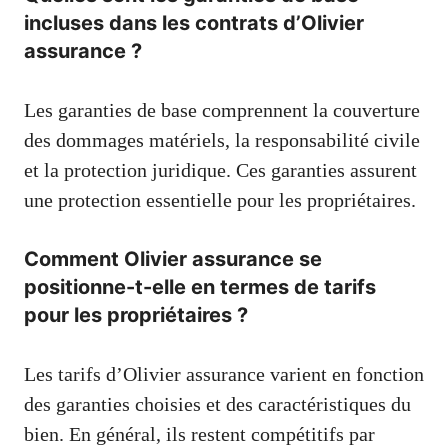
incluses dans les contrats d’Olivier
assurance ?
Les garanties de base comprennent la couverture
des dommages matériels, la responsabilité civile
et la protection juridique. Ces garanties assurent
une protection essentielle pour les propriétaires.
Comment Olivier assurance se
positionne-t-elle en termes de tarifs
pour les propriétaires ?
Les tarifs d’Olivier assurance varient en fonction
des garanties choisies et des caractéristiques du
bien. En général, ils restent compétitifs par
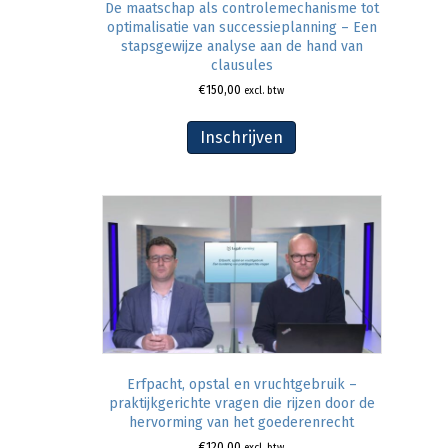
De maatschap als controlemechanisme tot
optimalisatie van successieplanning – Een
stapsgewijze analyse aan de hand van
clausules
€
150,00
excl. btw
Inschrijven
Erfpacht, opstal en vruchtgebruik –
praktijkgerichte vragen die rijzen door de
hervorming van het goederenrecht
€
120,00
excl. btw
* * *
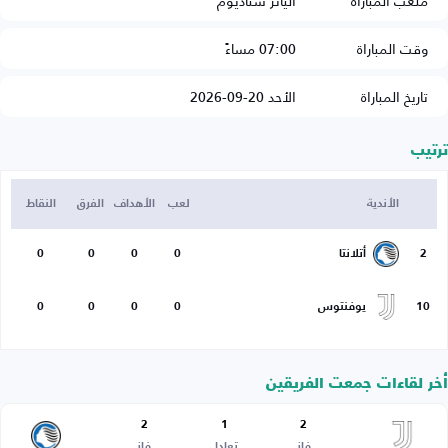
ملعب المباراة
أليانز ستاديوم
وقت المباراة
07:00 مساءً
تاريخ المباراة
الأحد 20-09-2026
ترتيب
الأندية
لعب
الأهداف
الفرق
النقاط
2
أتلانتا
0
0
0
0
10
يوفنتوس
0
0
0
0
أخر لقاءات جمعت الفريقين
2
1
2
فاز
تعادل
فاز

→ **Your instructions**
Filter the entries above down to the lines that hold the word "propriétaires", and copy those lines.

→ **Output for this exercise**
une protection essentielle pour les propriétaires.
pour les propriétaires ?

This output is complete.